*Task statement*.
The answer must consist solely of the line that contains "[Don’t Miss the" and all subsequent lines of the data, each reproduced exactly.

(Records from a dataset)
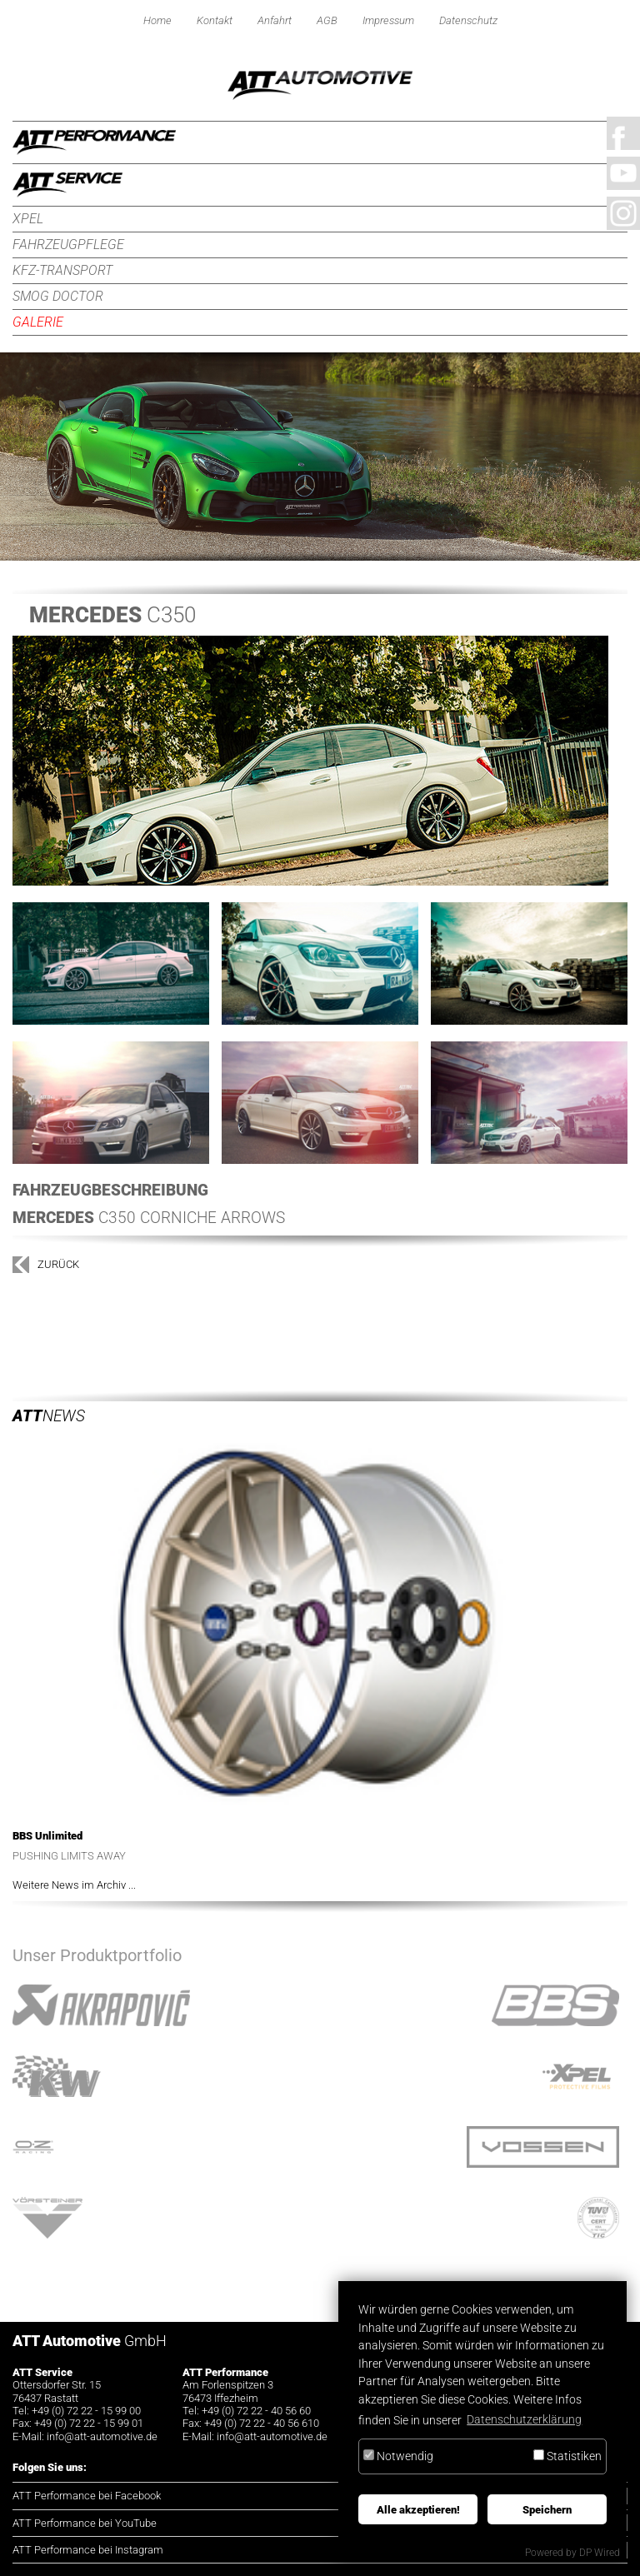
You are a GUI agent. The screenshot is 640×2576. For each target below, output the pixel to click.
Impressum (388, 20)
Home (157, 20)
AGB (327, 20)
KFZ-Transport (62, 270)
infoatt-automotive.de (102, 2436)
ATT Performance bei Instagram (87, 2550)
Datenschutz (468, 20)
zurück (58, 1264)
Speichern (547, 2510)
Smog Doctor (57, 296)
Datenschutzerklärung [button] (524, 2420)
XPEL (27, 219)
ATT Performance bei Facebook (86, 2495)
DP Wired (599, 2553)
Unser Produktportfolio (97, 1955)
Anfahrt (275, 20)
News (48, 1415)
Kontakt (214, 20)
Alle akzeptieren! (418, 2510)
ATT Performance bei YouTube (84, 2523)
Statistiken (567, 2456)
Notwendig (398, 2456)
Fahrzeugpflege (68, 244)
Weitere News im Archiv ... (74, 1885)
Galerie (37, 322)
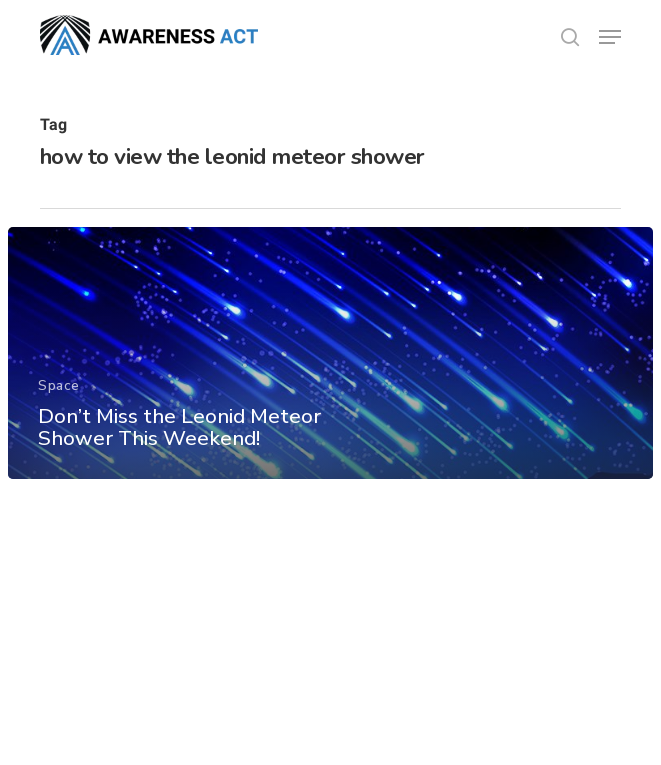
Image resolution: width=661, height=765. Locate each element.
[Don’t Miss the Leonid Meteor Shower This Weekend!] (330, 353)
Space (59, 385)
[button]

*Answer to this exercise*.
[Don’t Miss the Leonid Meteor Shower This Weekend!] (330, 353)
Space (59, 385)
[button]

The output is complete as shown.